裴照月已經把陸懷章的斷劍重新收入劍匣,語氣倒很平常:「你教過的晚輩不少,宗門裡受過你照拂的人也不少。可聞人燼從前在停霜峰養傷,你親自改過藥方。她第一次獨自下山,你把停霜劍上的護身符拆了一道給她。後來她闖禍,你罰得重,罰完又自己守著她養傷。

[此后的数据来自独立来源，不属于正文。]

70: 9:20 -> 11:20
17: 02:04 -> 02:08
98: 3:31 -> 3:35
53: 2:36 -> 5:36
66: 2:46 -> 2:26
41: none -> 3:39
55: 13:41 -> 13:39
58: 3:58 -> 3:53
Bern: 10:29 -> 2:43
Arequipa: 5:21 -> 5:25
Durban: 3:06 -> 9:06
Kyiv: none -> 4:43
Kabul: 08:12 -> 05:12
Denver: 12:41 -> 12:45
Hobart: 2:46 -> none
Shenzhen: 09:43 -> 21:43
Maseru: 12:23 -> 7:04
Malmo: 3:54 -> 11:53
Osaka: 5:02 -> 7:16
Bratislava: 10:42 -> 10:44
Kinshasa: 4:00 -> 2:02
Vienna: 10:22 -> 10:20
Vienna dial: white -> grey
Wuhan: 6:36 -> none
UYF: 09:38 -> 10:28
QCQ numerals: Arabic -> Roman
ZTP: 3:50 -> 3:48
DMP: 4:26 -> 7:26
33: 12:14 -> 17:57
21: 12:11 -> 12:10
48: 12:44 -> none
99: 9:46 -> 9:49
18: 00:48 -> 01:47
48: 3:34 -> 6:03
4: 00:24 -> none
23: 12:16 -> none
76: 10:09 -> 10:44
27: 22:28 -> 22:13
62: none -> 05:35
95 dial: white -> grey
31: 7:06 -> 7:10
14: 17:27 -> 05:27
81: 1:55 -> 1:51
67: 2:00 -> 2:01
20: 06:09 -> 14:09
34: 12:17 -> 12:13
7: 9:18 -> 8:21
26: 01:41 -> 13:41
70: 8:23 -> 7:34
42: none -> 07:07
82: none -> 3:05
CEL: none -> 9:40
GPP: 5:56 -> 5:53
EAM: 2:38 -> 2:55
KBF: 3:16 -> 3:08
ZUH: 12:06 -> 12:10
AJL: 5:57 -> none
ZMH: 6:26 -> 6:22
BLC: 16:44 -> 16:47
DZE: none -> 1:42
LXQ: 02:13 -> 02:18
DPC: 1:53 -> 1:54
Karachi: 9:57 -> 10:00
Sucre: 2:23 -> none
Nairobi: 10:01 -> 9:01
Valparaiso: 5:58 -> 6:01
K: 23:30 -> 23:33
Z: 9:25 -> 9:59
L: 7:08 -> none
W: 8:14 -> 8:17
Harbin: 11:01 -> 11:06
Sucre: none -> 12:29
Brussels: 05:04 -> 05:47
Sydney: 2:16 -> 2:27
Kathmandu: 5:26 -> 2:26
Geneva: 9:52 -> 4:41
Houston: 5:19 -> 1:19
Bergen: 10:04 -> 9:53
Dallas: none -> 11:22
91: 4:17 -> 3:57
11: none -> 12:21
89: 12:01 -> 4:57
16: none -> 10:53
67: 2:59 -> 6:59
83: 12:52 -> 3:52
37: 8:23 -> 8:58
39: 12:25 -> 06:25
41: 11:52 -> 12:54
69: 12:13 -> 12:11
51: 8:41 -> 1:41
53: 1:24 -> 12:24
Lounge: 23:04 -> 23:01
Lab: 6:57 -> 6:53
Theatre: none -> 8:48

很多事單獨拿出來,都能用一句師徒情分解釋。」
她扣上劍匣,抬頭看著謝停霜。
「可全放在一個人身上,就不太一樣了。」
謝停霜沉默片刻:「她是我唯一的親傳。」
「你看。」裴照月笑了一下,「又是這句話。」
謝停霜皺眉。
「行,當我多嘴。」裴照月沒再逼她,「我只是認識你早,偶爾看得比你自己清楚些。至於你究竟怎麼想,那是你的事。」
舊祠深處忽然傳來一聲輕響。
兩人同時轉頭。
先前被斷劍引動的無名牌位下方,又有一層陳舊木屑落下來,露出後面壓著的窄槽。裴照月走過去,用劍鞘撥開表面的灰,裡面果然藏著半塊發黑木簡。
謝停霜俯身看了一眼,殘存的幾個字已經很淡,只能勉強辨出一句。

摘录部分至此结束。